Silicon Photo-Multipliers (present on the market with different brand names, including SiPM and MPPC), offering
high photon detection efficiency ($\gtrsim 0.5$) in the near-UV,
fine granularity down to one mm pixel size,
excellent timing performance of the order of tens of ps,
extensive flexibility in the design with mechanical robustness and
relatively cheap costs,
have emerged as the solution.
However, their integration into large-scale RICH systems requires attention to dark count rate, which can be influenced by various factors such as irradiation and operating temperature. Mitigating this effect requires a combination of shielding, annealing, and cooling, with the specific approach depending on the experimental environment.
We present the design and development of a compact, integrated housing module for SiPM arrays that combines mechanical support, active thermal management, and readout electronics into a scalable autonomous unit.
Building upon the modular Elementary Cell (EC) concept adopted in the LHCb RICH Upgrade I, the new solution is tailored to meet the demanding requirements of future Cherenkov detectors.
Different active cooling strategies are being explored.

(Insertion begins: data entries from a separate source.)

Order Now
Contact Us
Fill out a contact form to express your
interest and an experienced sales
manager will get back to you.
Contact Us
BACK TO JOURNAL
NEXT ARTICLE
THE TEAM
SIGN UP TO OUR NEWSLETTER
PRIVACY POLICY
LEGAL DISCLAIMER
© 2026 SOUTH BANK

The most promising approach employs a multilayer ceramic PCB substrate with embedded fluidic channels for cooling, offering excellent thermal conductivity, mechanical robustness, and high-density signal routing within a compact footprint.
We will present results from validation studies, including thermal simulations and functional tests, demonstrating the system’s ability to maintain the SiPMs at operating temperatures well below $0\,^\circ\mathrm{C}$, thereby suppressing dark count rate while preserving signal integrity.
This development represents a significant step toward the large-scale deployment of high-density, low-noise SiPM arrays in next-generation Cherenkov detectors, and provides a concrete path toward future 2.5D and 3D integration of sensors, electronics and cooling into a unified, compact architecture.